The overall idea makes sense in general and we should track this but I would like to point out that the full protocol does not seem to prescribe any logic that is inherently non-deterministic, nor does it necessarily require dynamic memory.
DSDL is specifically designed to avoid dynamic storage allocation. The upper size bound is always known for any variable-length type. The fact that Libuavcan v1 is going to require it is a mere implementation detail that does not follow from the protocol design (the old Libuavcan and Libcanard did not need it).
Whether the dynamic memory is required at the transport layer is dependent on the application design rather than on the protocol itself. In our generic implementations such as Libuavcan/Libcanard, we have to rely on dynamic memory of some kind because these are generic implementations and we do not have the luxury of making assumptions about how the application is going to be using the protocol. If we had access to the right context, it would be trivial to eliminate all forms of dynamic storage allocation.
I think that the Featherweight Profile belongs to the domain of implementation rather than specification. The main issue I see here is that the statement “featherweight is a proper subset of the full protocol” implies that the complement of that set is unimplementable under strong predictability requirements, which does not seem to be the case. I think we should consider instead turning it into a sort of best-practices advisory document describing how to deploy UAVCAN in high-DAL systems.
(Even if the protocol did require dynamic memory, it wouldn’t make it non-deterministic by itself, either. Contrary to popular misconceptions, dynamic memory can be managed in constant time and with bounded fragmentation. Dynamic memory adds complexity, though, so it is undesirable still.)
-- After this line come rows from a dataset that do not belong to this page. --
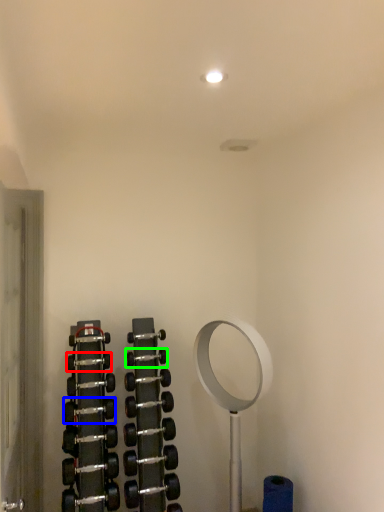 Question: Which object is positioned closest to dumbbell (highlighted by a red box)? Select from dumbbell (highlighted by a blue box) and dumbbell (highlighted by a green box).

Choices:
 (A) dumbbell
 (B) dumbbell

Answer: (B) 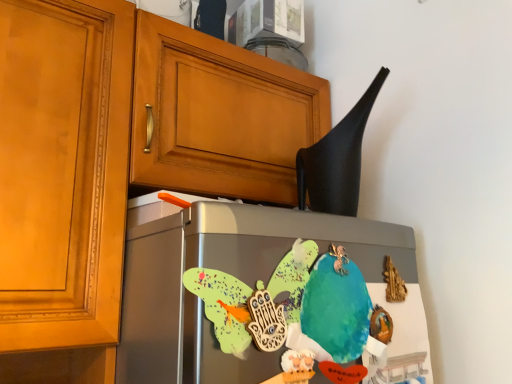 Question: From a real-world perspective, does watercolor paper parrot at center stand above black matte exhaust hood at upper right?

Choices:
 (A) yes
 (B) no

Answer: (B)

Question: Can you see watercolor paper parrot at center touching black matte exhaust hood at upper right?

Choices:
 (A) no
 (B) yes

Answer: (A)

Question: From a real-world perspective, is watercolor paper parrot at center positioned under black matte exhaust hood at upper right based on gravity?

Choices:
 (A) yes
 (B) no

Answer: (A)

Question: Does watercolor paper parrot at center lie in front of black matte exhaust hood at upper right?

Choices:
 (A) yes
 (B) no

Answer: (A)

Question: Can you confirm if watercolor paper parrot at center is thinner than black matte exhaust hood at upper right?

Choices:
 (A) yes
 (B) no

Answer: (A)

Question: Does point (346, 317) appear closer or farther from the camera than point (236, 352)?

Choices:
 (A) closer
 (B) farther

Answer: (B)

Question: Looking at their shapes, would you say watercolor paper parrot at center is wider or thinner than satin silver fridge at center?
I edited my proposal to word it better (The determinism I refer to is the time-bounded determinism of RPC interactions where the guarantees deteriorate as the latencies increase).
Is it something that is purely implementation? Perhaps but we would need to, as we already do, have nothing in the core specification that violated this profile. Because of that, and to be pedantic, the specification would need foreknowledge of these constraints which makes them intrinsic.
I agree. Do you think the set of design principles we set out in section 1.3 is not sufficient? Should we extend it, or do you have something else in mind?